Primera Plana was a weekly glossy political, cultural and current affairs magazine published in Buenos Aires, Argentina, between 1962 and 1973. The magazine was very influential in shaping the journalism tradition in the country.

==History and profile==
Primera Plana was created in 1962 by Jacobo Timerman. The magazine modeled on Newsweek and Time magazines. It was founded to support for the supposedly liberal wing of the military forces. The headquarters of the magazine was in Buenos Aires.

The magazine was published on a weekly basis and featured articles on culture and current affairs. The weekly had a nationalist stance. It also supported for cultural nationalism and modernization as well as political authoritarianism.

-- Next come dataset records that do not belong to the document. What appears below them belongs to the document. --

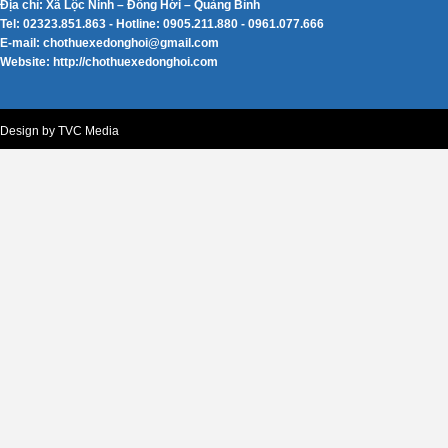
Địa chỉ: Xã Lộc Ninh – Đồng Hới – Quảng Bình
Tel: 02323.851.863 - Hotline: 0905.211.880 - 0961.077.666
E-mail: chothuexedonghoi@gmail.com
Website: http://chothuexedonghoi.com
Design by TVC Media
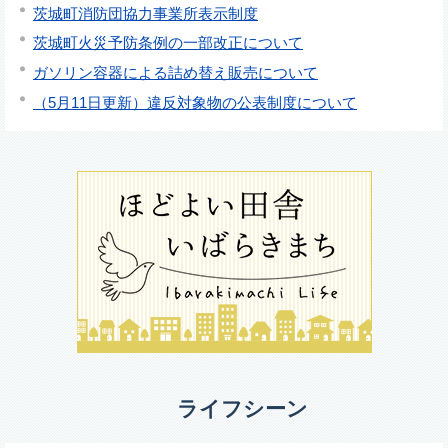
茨城町消防団協力事業所表示制度
茨城町火災予防条例の一部改正について
ガソリン容器による詰め替え販売について
（5月11日更新）違反対象物の公表制度について
ライフシーン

It was the first magazine to publish the comic strip Mafalda. Mafalda, produced by Joaquin Salvador Lavado, was first published in the magazine on 29 September 1964. Primera Plana was also the first magazine in Argentine which published a list of best-selling books. In June 1964 the magazine initiated an annual literary prize. In 1967 Daniel Moyano's novel El Oscuro won the prize.

Peruvian novelist Mario Vargas Llosa was the Lima correspondent of Primera Plana. Argentine author Tomas Eloy Martinez was one of the editors-in-chief of the magazine.

During its existence Primera Plana was closed down by military government several times. In 1971 Juan Perón acquired the magazine when he was in exile in Spain. It ceased publication in 1973.